## PROBLEM REQUIREMENTS
Reproduce only the lines below from the line containing "optimiser votre financement" to the line containing "Congresso volta do recesso sem", exactly as written, with both end lines kept. Omit the pictures.

◇ ◇ ◇ ◇ ◇ ◇ ◇

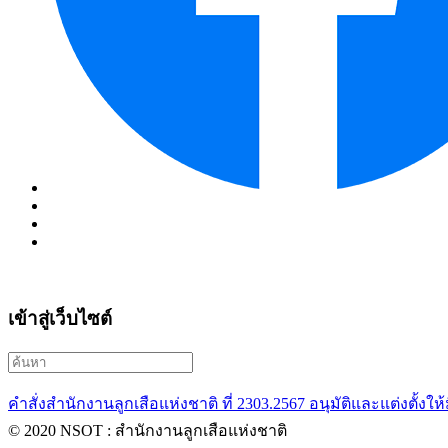
เข้าสู่เว็บไซต์
คำสั่งสำนักงานลูกเสือแห่งชาติ ที่ 2303.2567 อนุมัติและแต่งตั้งใ
© 2020 NSOT : สำนักงานลูกเสือแห่งชาติ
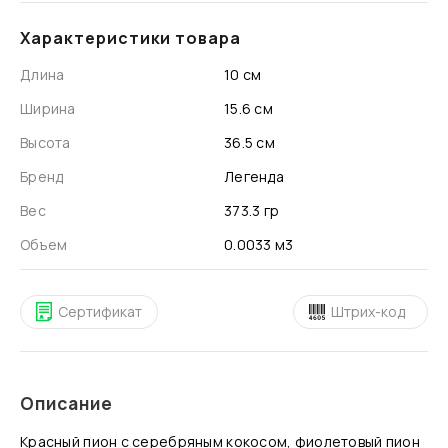
Характеристики товара
Длина
10 см
Ширина
15.6 см
Высота
36.5 см
Бренд
Легенда
Вес
373.3 гр
Объем
0.0033 м3
Сертификат
Штрих-код
Описание
Красный пион с серебряным кокосом, фиолетовый пион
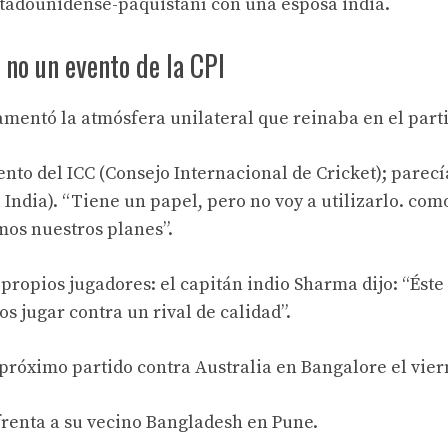
stadounidense-paquistaní con una esposa india.
 no un evento de la CPI
lamentó la atmósfera unilateral que reinaba en el part
nto del ICC (Consejo Internacional de Cricket); parecí
a India). “Tiene un papel, pero no voy a utilizarlo. co
mos nuestros planes”.
 propios jugadores: el capitán indio Sharma dijo: “Éste
 jugar contra un rival de calidad”.
próximo partido contra Australia en Bangalore el vier
nfrenta a su vecino Bangladesh en Pune.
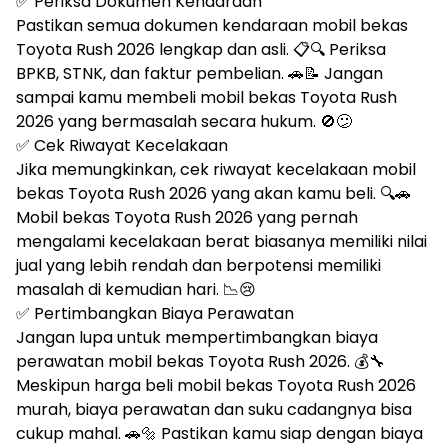
✅ Periksa Dokumen Kendaraan
Pastikan semua dokumen kendaraan mobil bekas
Toyota Rush 2026 lengkap dan asli. 📋🔍 Periksa
BPKB, STNK, dan faktur pembelian. 🚗📝 Jangan
sampai kamu membeli mobil bekas Toyota Rush
2026 yang bermasalah secara hukum. 🚫😕
✅ Cek Riwayat Kecelakaan
Jika memungkinkan, cek riwayat kecelakaan mobil
bekas Toyota Rush 2026 yang akan kamu beli. 🔍🚗
Mobil bekas Toyota Rush 2026 yang pernah
mengalami kecelakaan berat biasanya memiliki nilai
jual yang lebih rendah dan berpotensi memiliki
masalah di kemudian hari. 📉😢
✅ Pertimbangkan Biaya Perawatan
Jangan lupa untuk mempertimbangkan biaya
perawatan mobil bekas Toyota Rush 2026. 💰🔧
Meskipun harga beli mobil bekas Toyota Rush 2026
murah, biaya perawatan dan suku cadangnya bisa
cukup mahal. 🚗🔩 Pastikan kamu siap dengan biaya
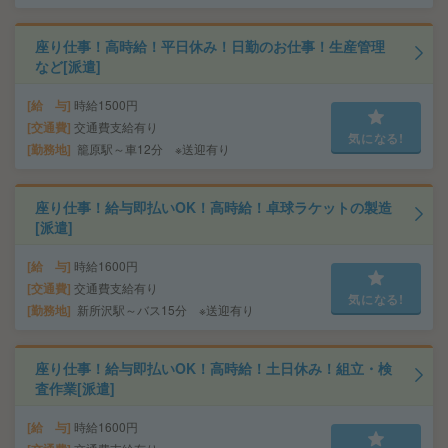
座り仕事！高時給！平日休み！日勤のお仕事！生産管理
など[派遣]
給 与
時給1500円
交通費
交通費支給有り
気になる!
勤務地
籠原駅～車12分 ※送迎有り
座り仕事！給与即払いOK！高時給！卓球ラケットの製造
[派遣]
給 与
時給1600円
交通費
交通費支給有り
気になる!
勤務地
新所沢駅～バス15分 ※送迎有り
座り仕事！給与即払いOK！高時給！土日休み！組立・検
査作業[派遣]
給 与
時給1600円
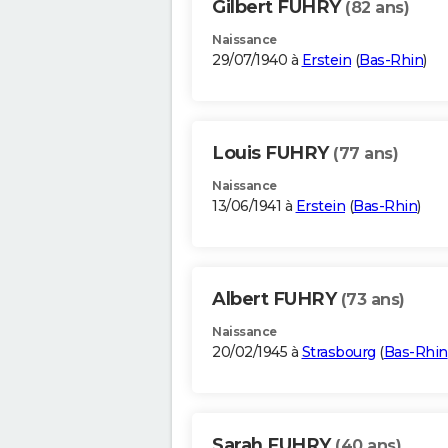
Gilbert FUHRY
(82 ans)
Naissance
29/07/1940 à
Erstein
(
Bas-Rhin
)
Louis FUHRY
(77 ans)
Naissance
13/06/1941 à
Erstein
(
Bas-Rhin
)
Albert FUHRY
(73 ans)
Naissance
20/02/1945 à
Strasbourg
(
Bas-Rhin
Sarah FUHRY
(40 ans)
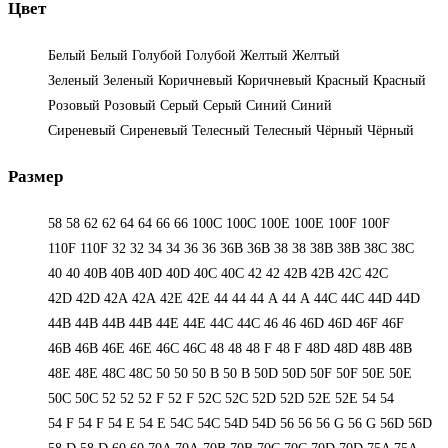
Цвет
Белый
Белый
Голубой
Голубой
Желтый
Желтый
Зеленый
Зеленый
Коричневый
Коричневый
Красный
Красный
Розовый
Розовый
Серый
Серый
Синий
Синий
Сиреневый
Сиреневый
Телесный
Телесный
Чёрный
Чёрный
Размер
58
58
62
62
64
64
66
66
100C
100C
100E
100E
100F
100F
110F
110F
32
32
34
34
36
36
36B
36B
38
38
38B
38B
38С
38С
40
40
40B
40B
40D
40D
40С
40С
42
42
42B
42B
42C
42C
42D
42D
42А
42А
42Е
42Е
44
44
44 А
44 А
44C
44C
44D
44D
44В
44В
44В
44В
44Е
44Е
44С
44С
46
46
46D
46D
46F
46F
46В
46В
46Е
46Е
46С
46С
48
48
48 F
48 F
48D
48D
48В
48В
48Е
48Е
48С
48С
50
50
50 B
50 B
50D
50D
50F
50F
50Е
50Е
50С
50С
52
52
52 F
52 F
52C
52C
52D
52D
52E
52E
54
54
54 F
54 F
54 Е
54 Е
54C
54C
54D
54D
56
56
56 G
56 G
56D
56D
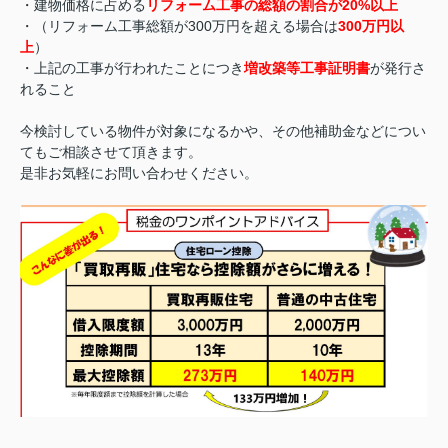
・建物価格に占める
リフォーム工事の総額の割合が20%以上
・（リフォーム工事総額が300万円を超える場合は
300万円以
上
）
・上記の工事が行われたことにつき
増改築等工事証明書
が発行さ
れること
今検討している物件が対象になるかや、その他補助金などについ
てもご相談させて頂きます。
是非お気軽にお問い合わせください。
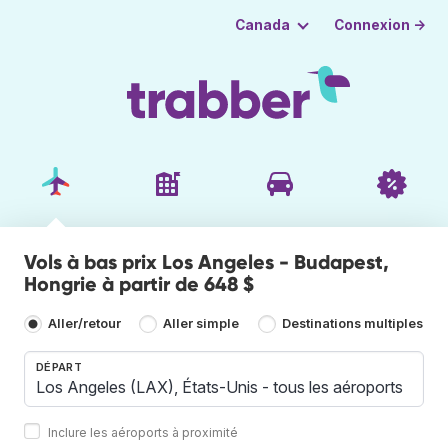
Connexion →
Canada
Vols à bas prix Los Angeles - Budapest,
Hongrie à partir de 648 $
Aller/retour
Aller simple
Destinations multiples
DÉPART
Inclure les aéroports à proximité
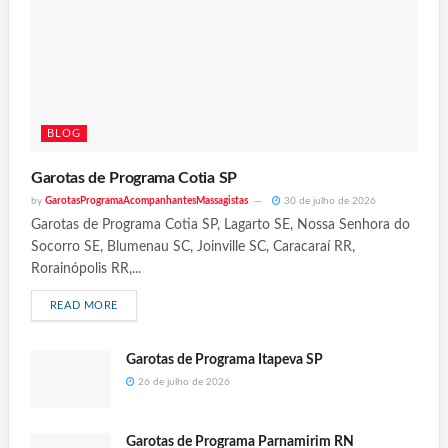
BLOG
Garotas de Programa Cotia SP
by
GarotasProgramaAcompanhantesMassagistas
30 de julho de 2026
Garotas de Programa Cotia SP, Lagarto SE, Nossa Senhora do
Socorro SE, Blumenau SC, Joinville SC, Caracaraí RR,
Rorainópolis RR,...
READ MORE
Garotas de Programa Itapeva SP
26 de julho de 2026
Garotas de Programa Parnamirim RN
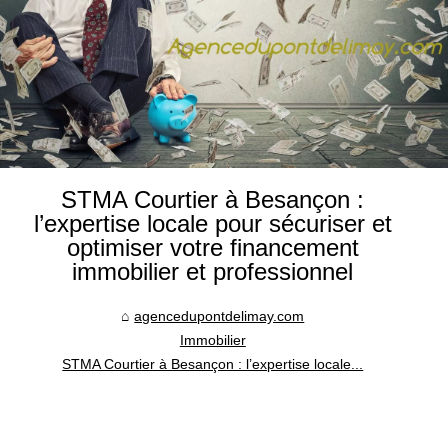
STMA Courtier à Besançon :
l’expertise locale pour sécuriser et
optimiser votre financement
immobilier et professionnel
agencedupontdelimay.com
Immobilier
STMA Courtier à Besançon : l’expertise locale...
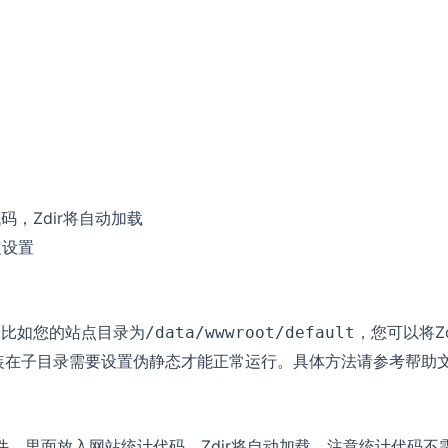
码，Zdir将自动加载
定设置
，比如您的站点目录为
，您可以将Zd
/data/wwwroot/default
装在子目录需要设置伪静态才能正常运行。具体方法请参考帮助
件，里面放入网站统计代码，Zdir将自动加载，注意统计代码不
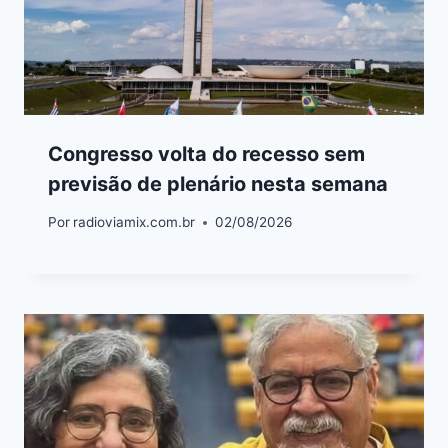
Congresso volta do recesso sem
previsão de plenário nesta semana
Por
radioviamix.com.br
02/08/2026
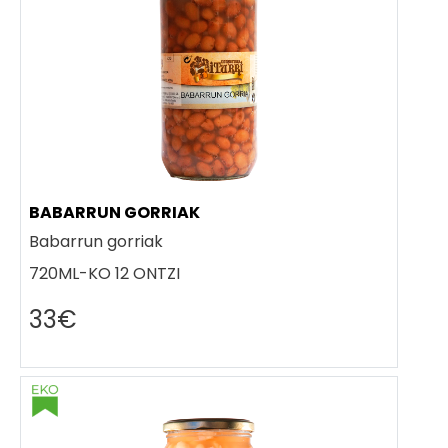
BABARRUN GORRIAK
Babarrun gorriak
720ML-KO 12 ONTZI
33€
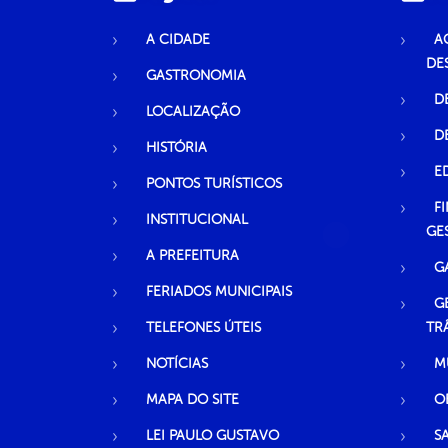
A CIDADE
A
DE
GASTRONOMIA
D
LOCALIZAÇÃO
D
HISTÓRIA
E
PONTOS TURÍSTICOS
F
INSTITUCIONAL
GE
A PREFEITURA
G
FERIADOS MUNICIPAIS
G
TELEFONES ÚTEIS
TR
NOTÍCIAS
M
MAPA DO SITE
O
LEI PAULO GUSTAVO
S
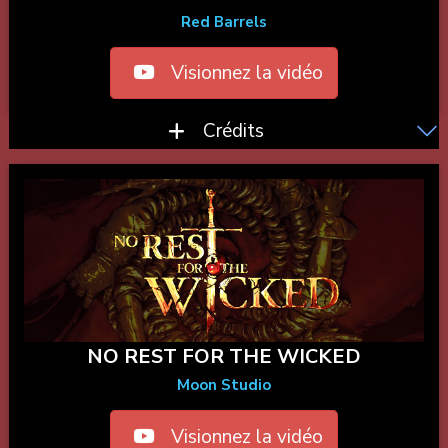
Red Barrels
Visionnez la vidéo
Crédits
NO REST FOR THE WICKED
Moon Studio
Visionnez la vidéo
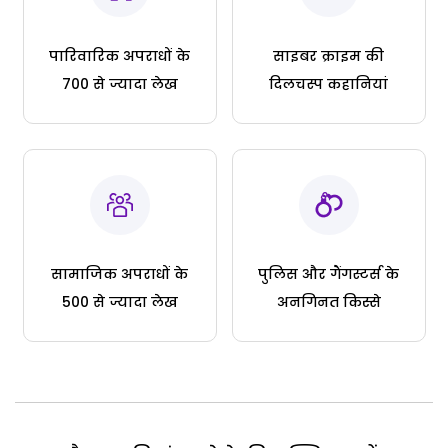
पारिवारिक अपराधों के
साइबर क्राइम की
700 से ज्यादा लेख
दिलचस्प कहानियां
सामाजिक अपराधों के
पुलिस और गैंगस्टर्स के
500 से ज्यादा लेख
अनगिनत किस्से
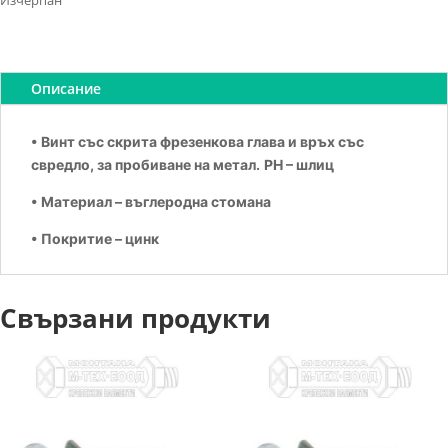
Изчерпан
Описание
• Винт със скрита фрезенкова глава и връх със
свредло, за пробиване на метал.
PH – шлиц
• Материал – въглеродна стомана
• Покритие – цинк
Свързани продукти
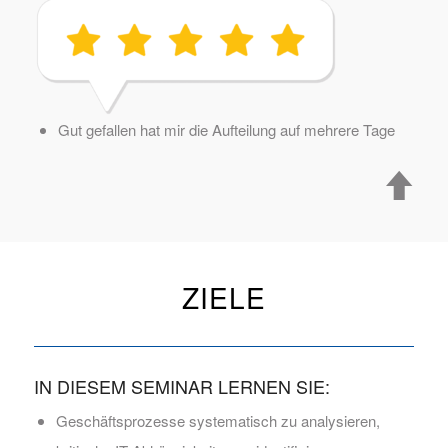
Gut gefallen hat mir die Aufteilung auf mehrere Tage
ZIELE
IN DIESEM SEMINAR LERNEN SIE:
Geschäftsprozesse systematisch zu analysieren,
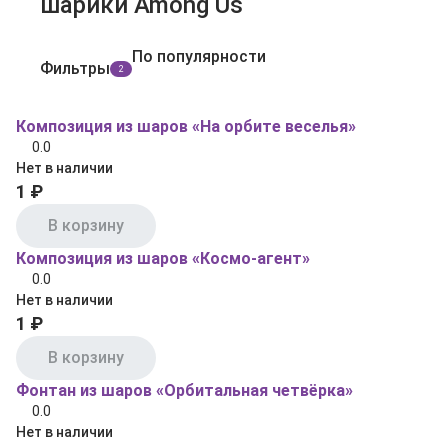
шарики Among Us
По популярности
Фильтры
2
Композиция из шаров «На орбите веселья»
0.0
Нет в наличии
1 ₽
В корзину
Композиция из шаров «Космо‑агент»
0.0
Нет в наличии
1 ₽
В корзину
Фонтан из шаров «Орбитальная четвёрка»
0.0
Нет в наличии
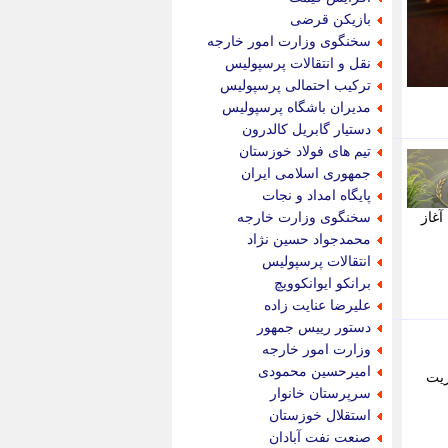
پویه آنلاین
بازیکن قرضی
پیام نفت
سخنگوی وزارت امور خارجه
تابناک
نقل و انتقالات پرسپولیس
تازه نیوز
ترکیب احتمالی پرسپولیس
تبیان
مدیران باشگاه پرسپولیس
تجارت نیوز
دستیار گابریل کالدرون
تحریریه
تیم های فولاد خوزستان
ترابر نیوز
جمهوری اسلامی ایران
ترفندباز
پایگاه امداد و نجات
تریبون اقتصاد
به گزارش پایگاه خبری تحلیلی اندیشه معاصر؛ بانک سپه به عنوان قدیمی ترین بانک ایران، فعالیت خود را از سال 1304 آغاز
سخنگوی وزارت خارجه
تسنیم نیوز
محمدجواد حسین نژاد
تک ناک
انتقالات پرسپولیس
تکراتو
برانکو ایوانکوویچ
توریسم آنلاین
علیرضا عنایت زاده
تولید نیوز
دستور رییس جمهور
تیتر فوری
وزارت امور خارجه
تیکنا
امیرحسین محمودی
حوریت
جاب ویژن
سرپرستان خانوار
جار نیوز
استقلال خوزستان
جالبتر
صنعت نفت آبادان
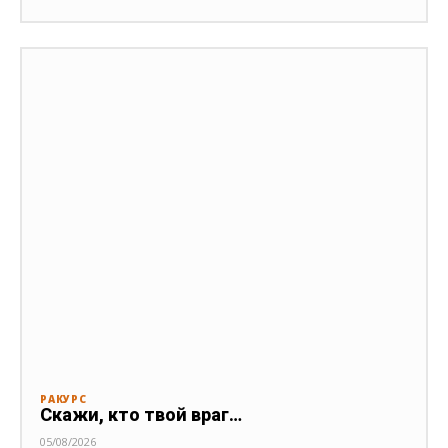
РАКУРС
Скажи, кто твой враг…
05/08/2026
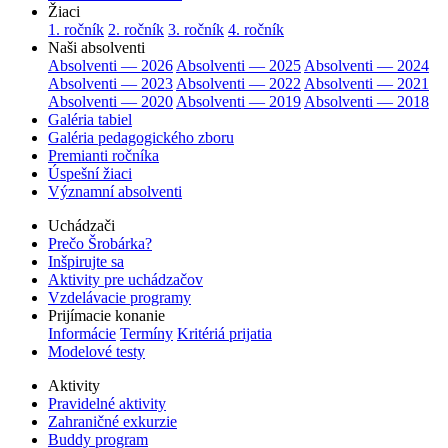
Žiaci
1. ročník
2. ročník
3. ročník
4. ročník
Naši absolventi
Absolventi — 2026
Absolventi — 2025
Absolventi — 2024
Absolventi — 2023
Absolventi — 2022
Absolventi — 2021
Absolventi — 2020
Absolventi — 2019
Absolventi — 2018
Galéria tabiel
Galéria pedagogického zboru
Premianti ročníka
Úspešní žiaci
Významní absolventi
Uchádzači
Prečo Šrobárka?
Inšpirujte sa
Aktivity pre uchádzačov
Vzdelávacie programy
Prijímacie konanie
Informácie
Termíny
Kritériá prijatia
Modelové testy
Aktivity
Pravidelné aktivity
Zahraničné exkurzie
Buddy program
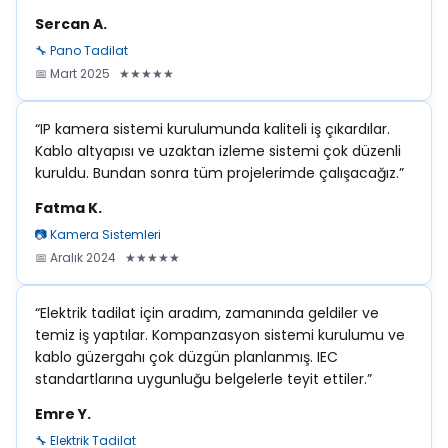
Sercan A.
🔧 Pano Tadilat
📅 Mart 2025 ★★★★★
“IP kamera sistemi kurulumunda kaliteli iş çıkardılar.
Kablo altyapısı ve uzaktan izleme sistemi çok düzenli
kuruldu. Bundan sonra tüm projelerimde çalışacağız.”
Fatma K.
📷 Kamera Sistemleri
📅 Aralık 2024 ★★★★★
“Elektrik tadilat için aradım, zamanında geldiler ve
temiz iş yaptılar. Kompanzasyon sistemi kurulumu ve
kablo güzergahı çok düzgün planlanmış. IEC
standartlarına uygunluğu belgelerle teyit ettiler.”
Emre Y.
🔧 Elektrik Tadilat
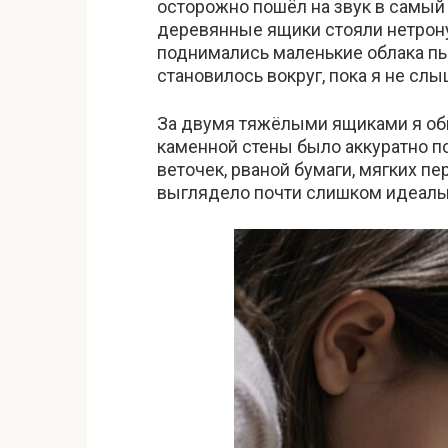
осторожно пошёл на звук в самый 
деревянные ящики стояли нетрон
поднимались маленькие облака пы
становилось вокруг, пока я не сл
За двумя тяжёлыми ящиками я обна
каменной стены было аккуратно по
веточек, рваной бумаги, мягких п
выглядело почти слишком идеальн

◇ ◇ ◇ ◇ ◇ ◇ ◇

## WRITTEN ANSWER
optimiser votre financement
immobilier et professionnel
agencedupontdelimay.com
Immobilier
STMA Courtier à Besançon : l’expertise locale...
码，Zdir将自动加载
定设置
，比如您的站点目录为
，您可以将Zd
/data/wwwroot/default
装在子目录需要设置伪静态才能正常运行。具体方法请参考帮助
件，里面放入网站统计代码，Zdir将自动加载，注意统计代码不
Congresso volta do recesso sem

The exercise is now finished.